Speaking to Securities Daily Huang said that interbank business as well as a “disaster” zone for the regulatory breaches and various forms of illicit arbitrage and malfeasance highlighted by Chinese regulators as besetting problems for the financial sector.

According to Huang addressing problems in relation to interbank business would be the key to “deleveraging of the entire financial system” and achieving regulatory targets.

“During the past several years interbank activities have expanded too rapidly, and this has been the source of empty internal transfers of funds within the financial system,” said Huang.

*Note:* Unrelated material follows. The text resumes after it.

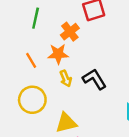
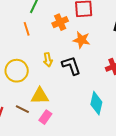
orange star: (58, 54) -> (82, 40), moved
orange line: (31, 60) -> (27, 29), moved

These interbank transfers typically involve a large-scale bank first obtaining low-cost funds from the central bank, before subsequently stowing them with smaller lenders such as municipal commercial banks or rural commercial banks via interbank deposits or loans, instead of channelling them to the real economy directly.

Because of lower levels of compliance amongst small-scale lenders, this form of “regulatory arbitrage” practised by the bigger banks exacerbates risk within China’s financial system, as well as the cost of capital and difficulties experienced by members of the real economy when it comes to securing funds.

Since the start of the year the China Banking Regulatory Commission and the People’s Bank of China have placed heavy emphasis on cleaning up interbank business within the Chinese financial sector, as part of an ongoing campaign to deleverage the economy.

Since the start of the second half financial regulators have stepped up their scrutiny of China’s interbank activities, with PBOC recently reprimanding as many as 40 banks for interbank account violations.

Data from the CBRC further indicates that since the start of July of the agency and its regional branches have issued a total of 227 fines to banking institutions, for a total amount of 369.653 billion yuan.

Some of the heavier punishments have been meted out to banks for regulatory breaches in relation to interbank business, with the Longjing Village Commercial Bank in Beijing receiving a fine of 1.3722 million yuan

Official data also indicates that the balance sheets of banks in Beijing have contracted significantly as a direct result of the crackdown on interbank business.